11 de diciembre de 2014 / 8:34 / hace 3 años

Asia Dry Bulk-Capesize market 'imploding' on lack of cargo

3 MIN. DE LECTURA

* Capesize rates fall to six-year lows

* Capesize market "a disaster" -owner

* Capesize rates below ship operating costs -accountancy firm

By Keith Wallis

SINGAPORE, Dec 11 (Reuters) - Rates for capesize bulk carriers on key Asian routes, which crashed close to six-year lows on Wednesday, will continue their inexorable fall in the face of few fresh cargoes, brokers said.

"The market is not very pretty. I've never seen it this low in my time.

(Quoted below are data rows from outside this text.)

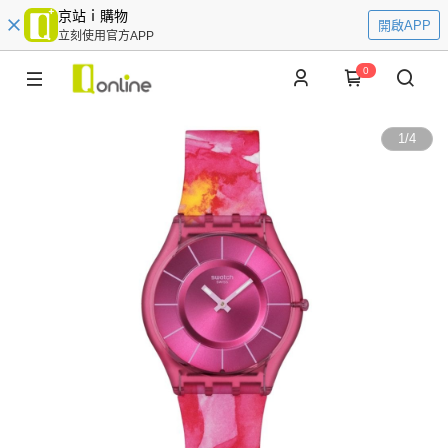
京站ｉ購物
開啟APP
立刻使用官方APP
0
1
/
4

There is absolutely nothing happening," one Singapore-based capesize broker said on Thursday.

"Capesizes are a disaster," a Hong Kong owner of dry bulk ships including capesize vessels told Reuters on Thursday.

Capesize spot rates from Australia to China are down to the equivalent to $5,500 per day, below the daily cost of operating a 180,000 dwt (deadweight tonne) capesize ship, the Singapore ship broker said.

Daily operating costs, including crew wages, repairs and insurance, for a capesize iron ore and coal carrier are around $7,300 per day, according to accountancy firm Moore Stephens.

Rates have fallen due to a lack of iron ore cargoes from Brazil and coal from South Africa. There have been limited cargoes from Australia, the Singapore broker said.

Rio Tinto was the only major miner actively chartering capesize ships this week, according to Reuters freight data.

"There is no sign of a rebound. The market keeps coming off," the broker said.

The capesize market is "imploding on a close to total absence of prompt demand," Norwegian ship broker Fearnley said in a weekly note on Wednesday.

Freight rates for the Western Australia-China route were at $5.67 per tonne on Wednesday, the lowest since January 2009, and down from $6.79 a week earlier.

Rates for the Brazil-China route were also at their lowest since January 2009 on Wednesday, closing at $15.18 per tonne against $16.72 a week earlier.

Rates in the smaller panamax market will also continue to slide next week as the number of ships available for charter outpaces the volume of new cargoes, a Singapore-based panamax broker said on Thursday.

"I think it will steadily soften over the next week. We are still seeing a lot of tonnage available," he said.

Daily rates for a panamax transpacific voyage fell to $7,341 per day on Wednesday, down from $8,263 per day last week. This is the lowest level since Oct. 1.

Freight rates for smaller supramax bulk carriers rose to around $13,000 per day, up from $12,000 per day, for voyages from Indonesia to India, Fearnley said in its weekly note.